The case has become a key test of India-Saudi Arabia counter-terrorism cooperation. A senior Indian diplomat said Saudi Arabia has repeatedly promised to deport Sufiyan since he was held in February, only to resile citing procedural problems.
Saudi Arabia deported alleged 26/11 perpetrator Syed Zabiuddin Ansari to India in March 2013. However, Indian intelligence services have complained Saudi Arabia has since been reluctant to act against terror suspects.
In a chargesheet filed in May 2013, the NIA had named Sufiyan as one of seven Indian LeT operatives who held meetings in Riyadh and Dammam to plan assassinations and attacks in Bangalore, Hyderabad, Hubli and Nanded.
In an ongoing trial, the NIA claimed the LeT’s Saudi cell provided funding and weapons to Hubli residents Shoaib Mirza, Abdul Jamadar, Zafar Iqbal Sholapur and Syed Tanzeem Ahmad, who are being tried for their alleged role in a plot to kill individuals the chargesheet describes as “prominent right-wing politicians”.
Khan, government sources said, was located by the IB in Riyadh last year, where he worked as a driver. The IB passed on a request for his arrest with details of his address, an official said. He added that though similar information had been provided for at least two other alleged conspirators, Saudi Arabia’s security service said it was unable to locate them.
Locked in an intense geopolitical struggle with Iran, Indian diplomats say, Saudi Arabia has become hesitant to jeopordise its relationship with Pakistan by cracking down on the LeT.
A senior official involved with the efforts to get Sufiyan deported said: “Though Saudi Arabia does not wish to be seen as sheltering terrorists, it is also unwilling to annoy Pakistan by handing over suspects with first-hand knowledge of the Inter-Services Intelligence’s links with terrorist groups targeting us”.
The US, key to securing Ansari’s arrest, has also seen its influence diminish in the Kingdom, as a result of its pursuit of a nuclear deal with Iran.

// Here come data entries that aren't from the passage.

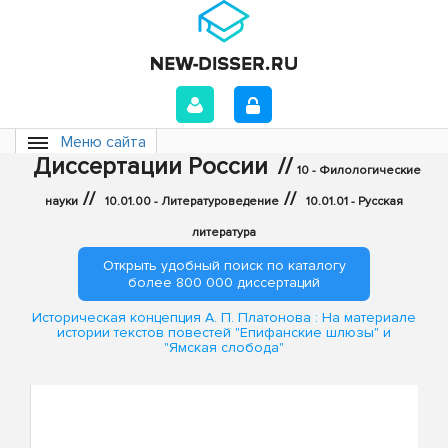
Меню сайта
Диссертации России
//
10 - Филологические
//
//
науки
10.01.00 - Литературоведение
10.01.01 - Русская
литература
Открыть удобный поиск по каталогу
более 800 000 диссертаций
Историческая концепция А. П. Платонова : На материале
истории текстов повестей "Епифанские шлюзы" и
"Ямская слобода"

Saudi Arabia’s new king, Salman bin Abdulaziz, is also known to have been ideologically sympathetic to jihadists in the past. Zacarias Moussaoui, a top al-Qaeda operative serving time in a US prison, had claimed in his testimony that he held meetings “with Salman, then the crown prince, and other Saudi royals while delivering them letters from Osama bin Laden”.
Former US intelligence officer Bruce Riedel has said King Salman was also a key figure in funneling funds to jihadists in Afghanistan and Bosnia.
However, India’s efforts to secure the deportation of Zainul Abideen, who was nabbed from Dubai 20 days ago , could yield results within days, said officials. Abideen allegedly supplied explosives to Indian Mujahideen commander Yasin Ahmad Siddibapa.